All Caravans (I did have the caravansary).

I don't think I launched them all on the same turn though.
 
Just got Raiders of the Lost Ark. Hot Seat is a great way to get it. It would literally almost be impossible to come up during a normal game.

Yes, I did that one that way too (although I left Egypt as a AI).

I see the achievement list as having some good lateral thinking challenges in there.
 
Yes, but roads extend the range of caravans. Having open borders, lets you use the AI's roads.... which gives your caravans significantly more range (unlimited range on connected landmass maps, where everyone's built railroads).

Or so I thought.

this was my understanding, i think MaddJinn mentioned it in his video
 
From my perspective, "achievements" are arbitrary. And if you know you've done it, what does it matter if the game tells you know done it or not?

There is nothing to "be done" if the achievement is not there though. I like achievements because they keep the game interesting for me and make me try to play in creative ways to get things I never would have bothered trying to do. I also like to try to unlock as many achievements as I can at once. I have gotten at least 3 in all of my games so far.
 
Ah, well, that's understandable. I just ignore lists of things to do when I play games (if they're superfluous to the actual gameplay). I need to work on completing more games, come to think of it.

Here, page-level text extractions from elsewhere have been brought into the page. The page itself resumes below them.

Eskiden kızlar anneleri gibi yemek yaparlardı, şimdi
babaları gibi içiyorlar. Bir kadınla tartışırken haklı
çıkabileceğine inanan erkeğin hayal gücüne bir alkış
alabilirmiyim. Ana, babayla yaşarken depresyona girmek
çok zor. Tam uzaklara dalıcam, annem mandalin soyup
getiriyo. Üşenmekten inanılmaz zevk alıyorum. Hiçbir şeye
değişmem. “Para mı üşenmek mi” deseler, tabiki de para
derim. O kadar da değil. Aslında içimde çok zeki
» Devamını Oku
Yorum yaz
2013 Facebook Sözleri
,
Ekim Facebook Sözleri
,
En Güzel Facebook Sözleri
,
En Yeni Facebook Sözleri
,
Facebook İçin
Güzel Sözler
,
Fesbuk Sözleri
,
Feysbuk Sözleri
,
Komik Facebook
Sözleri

Gameplay commitment issues :lol:
 
I made all of my trade routes come from 1 city. It didn't kick in until after I made a trade route from my capital to another one of my own cities.
 
Maybe do it on Large Islands?

When you get 5 caravans, found 5 cities on the large island, hand it over to each civ, then trade route to each of them?

That might kinda kill the epic feel of accomplishment though.
 
I just accomplished this achievement. I did it on a normal pangea as Venice. I picked the other civs obviously. It was a piece of cake actually.
 
Some achievements are not very well coded... I got the achievement "Where's the Biathlon?" by an AI Denmark bringing the Norwegian Ski Inf into a snow/hill tile or whatever. Which makes little sense from the standpoint of most achievements needing you to be the one doing something, not an AI.

I wouldn't be surprised if the achievement is just poorly coded and/or bugged out.

I got Greed is Good from a multiplayer game today, and no one civilization even fit the requirements for it. (had to have Petra, Collosus, market and caravansary, but the wonders were split between 2 civs anyways.)
 
I got this achievement with these 5 civs only as the opponents on a standard pangaea map with no CS. I started in classic period and quick pace.
 
This is an interesting point.

For a while now, I've been wondering what this means. I haven't played Iroquois yet, but this may be a reason to try them now.

Caravans have a range based on where they can reach. I think the range starts as 10 movement points, but increases at certain techs.

The iroquois UA basically means caravans treat forest/jungle as if there were roads built there, so they can reach cities further away.
 
Got it last game, played as the Moor with the required civs plus Portugal. standard Pangea, I think the caravans were all to capitals but definitely from different cities.